Understanding the 3D structure of antibodies is critical to assessing their properties (Chungyoun and Gray 2023) and developability (Raybould et al. 2019, 2024). The framework regions connecting the CDR loops are relatively conserved and thus easily predicted from sequence similarity. Similarly, five of the CDR loops tend to cluster along canonical forms (Adolf-Bryfogle et al. 2014, Wong et al. 2019) and are thus relatively straightforward to model. The third loop of the heavy chain (CDRH3), for which the coding sequence is created during the recombination of the V, D, and J gene segments (Roth 2014), is however more challenging due to its much larger sequence and length diversity. As the CDRH3 loop often drives antigen recognition, e.g. (Narciso et al. 2011, Tsuchiya and Mizuguchi 2016), improving the accuracy with which its structure can be predicted from sequence is a key component to advancing rational antibody design.
Experimental protein structure determination remains a costly and slow process (Slabinski et al. 2007), such that only a small fraction of known antibody sequences have experimentally resolved 3D structural information (Dunbar et al. 2014, Schneider et al. 2022). One approach to circumvent these experimental limitations is through structure prediction methods, which have had immense success in reaching experimental accuracy on general protein structures (Baek et al. 2021, Jumper et al. 2021, Lin et al. 2023).
Structure models are also a necessary element to accurately predict biophysical properties of proteins and advance the field of rational therapeutic design.

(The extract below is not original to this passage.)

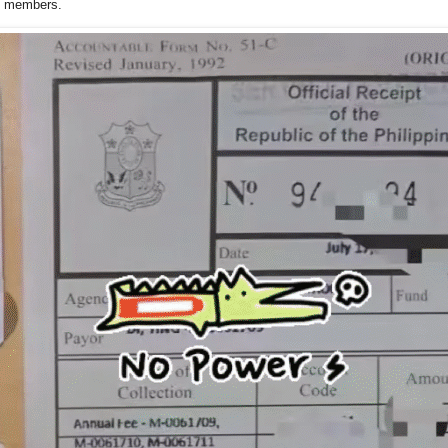
ily members.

Several dedicated tools have emerged to model specifically the variable region of antibodies. Among them are IgFold (Ruffolo et al. 2023), which is based on a language model, DeepAb (Ruffolo et al. 2022), which uses an attention mechanism, ABlooper (Abanades et al. 2022), which predicts backbone atom positions using a graph neural network, ABodyBuilder (Leem et al. 2016), a homology modelling pipeline, and ABodyBuilder2 (Abanades et al. 2023), which uses a modified version of the AlphaFold-Multimer architecture (Evans et al. 2022). More recently, xTrimoPGLM-Ab (Chen et al. 2023) has shown promising results on antibody structures by combining a General Language Model framework (Zeng et al. 2023) with a modified AlphaFold2 architecture.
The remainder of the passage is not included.